Problem details | A single number is the answer here: how many lines of the entries contain "Resolution"?

(Extracted page text data)
══════

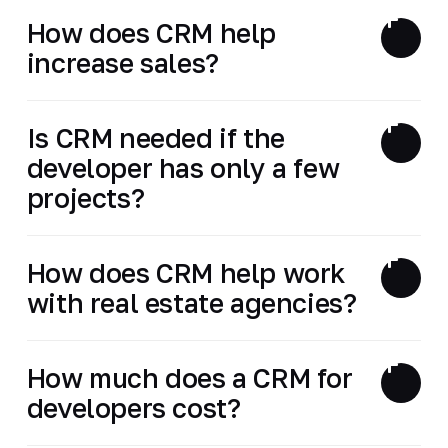
How does CRM help
increase sales?
Is CRM needed if the
developer has only a few
projects?
How does CRM help work
with real estate agencies?
How much does a CRM for
developers cost?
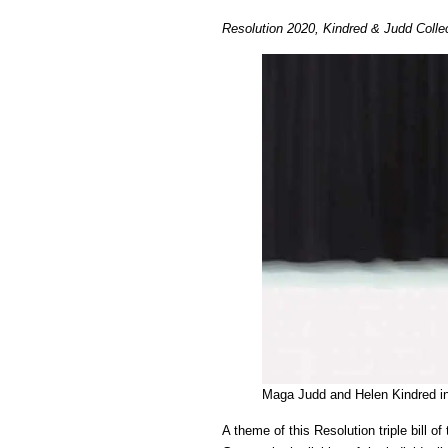
Resolution 2020, Kindred & Judd Colle
Maga Judd and Helen Kindred i
A theme of this Resolution triple bill 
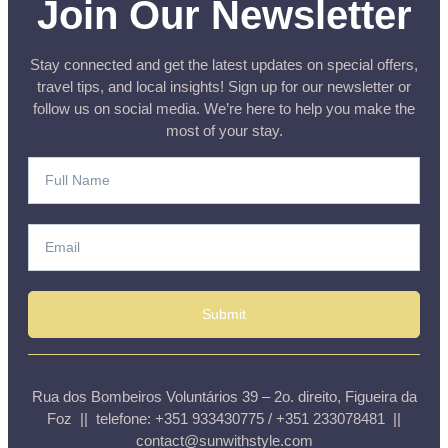
Join Our Newsletter
Stay connected and get the latest updates on special offers,
travel tips, and local insights! Sign up for our newsletter or
follow us on social media. We’re here to help you make the
most of your stay.
Submit
Rua dos Bombeiros Voluntários 39 – 2o. direito, Figueira da
Foz || telefone: +351 933430775 / +351 233078481 ||
contact@sunwithstyle.com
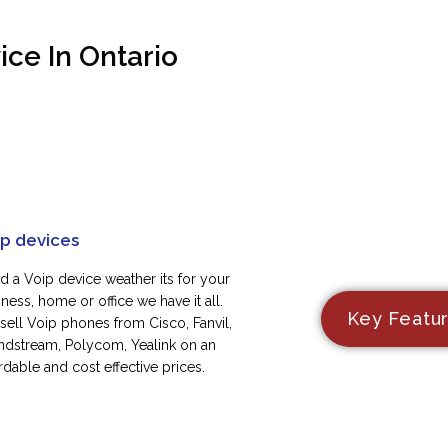
ce In Ontario
ip devices
d a Voip device weather its for your
ness, home or office we have it all.
Key Featu
sell Voip phones from Cisco, Fanvil,
ndstream, Polycom, Yealink on an
rdable and cost effective prices.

══════

Problem solution | 2